In neither case can we ascertain the position of Shur. The first clear indications of this occurs in the account of Ishmael's posterity: "And they dwelt from Havilah unto Shur, that [is] before Egypt, as thou goest towards Assyria" (25:18). With this should be compared the mention of the extent of the Amalekitish territory given in this passage, "And, Saul smote the Amalekites from Havilah [until] thou comest to Shur, that [is] over against Egypt" ( 1 Samuel 15:7). It is also important to notice that the Geshurites, Gezrites, and Amalekites, whom David smote, are described as "from an ancient period the inhabitants of the land as thou comest to Shur, even unto the land of Egypt" (27:8). The Wilderness of Shur was entered by the Israelites after they had crossed the Red Sea ( Exodus 15:22-23).

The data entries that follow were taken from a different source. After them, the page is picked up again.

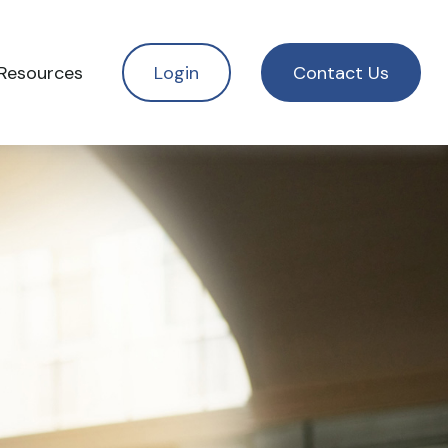
Resources
Login
Contact Us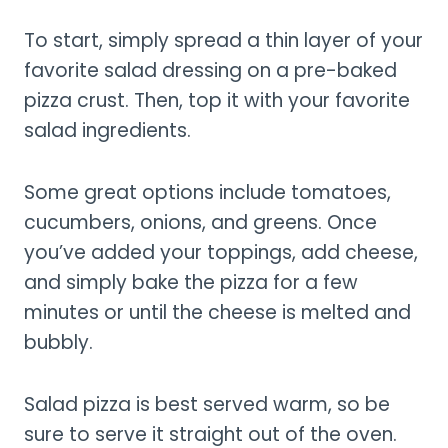
To start, simply spread a thin layer of your
favorite salad dressing on a pre-baked
pizza crust. Then, top it with your favorite
salad ingredients.
Some great options include tomatoes,
cucumbers, onions, and greens. Once
you’ve added your toppings, add cheese,
and simply bake the pizza for a few
minutes or until the cheese is melted and
bubbly.
Salad pizza is best served warm, so be
sure to serve it straight out of the oven.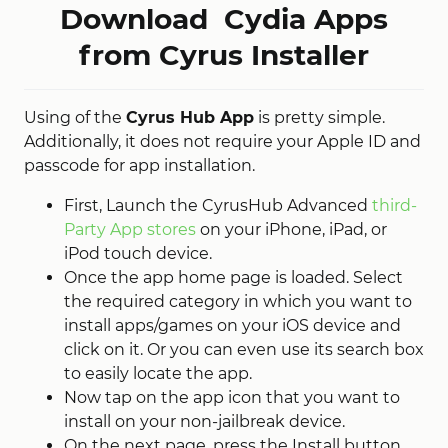
Download Cydia Apps
from Cyrus Installer
Using of the
Cyrus Hub App
is pretty simple.
Additionally, it does not require your Apple ID and
passcode for app installation.
First, Launch the CyrusHub Advanced
third-
Party App stores
on your iPhone, iPad, or
iPod touch device.
Once the app home page is loaded. Select
the required category in which you want to
install apps/games on your iOS device and
click on it. Or you can even use its search box
to easily locate the app.
Now tap on the app icon that you want to
install on your non-jailbreak device.
On the next page, press the Install button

It was also called the Wilderness of Etham ( Numbers 33:8). The first passage presents one difficulty, upon which the Sept. and Vulg. throw no light, in the mention of Assyria. If, however, we compare it with later places, we find בֹּאֲכָה אִשּׁוּרָה here remarkably like בּוֹאֲךָ שׁוּרָה in  1 Samuel 27:8, and בּוֹאֲךָ שׁוּר in 15:7, as if the same phrase had been originally found in the first as a gloss; but it may have been there transposed, and have originally followed the mention of Havilah. In the notices of the Amalekitish and Ishmaelitish region, in which the latter succeeded the former, there can be no question that a strip of Northern Arabia is intended, stretching from the Isthmus of Suez towards, and probably to, the Persian Gulf. The name of the wilderness may indicate a somewhat southern position. Dr. Trumbull (Kadesh-bamea, p. 44 sq.) labors at great length to prove that Shur was a line of fortifications extending from Suez to the Mediterranean; but in that case the word must have had the article, "The Wall," which it never takes; nor does it appear that the forts in question were as continuous as a wall would be. His etmologies connecting. it in this sense with Etham are very forced.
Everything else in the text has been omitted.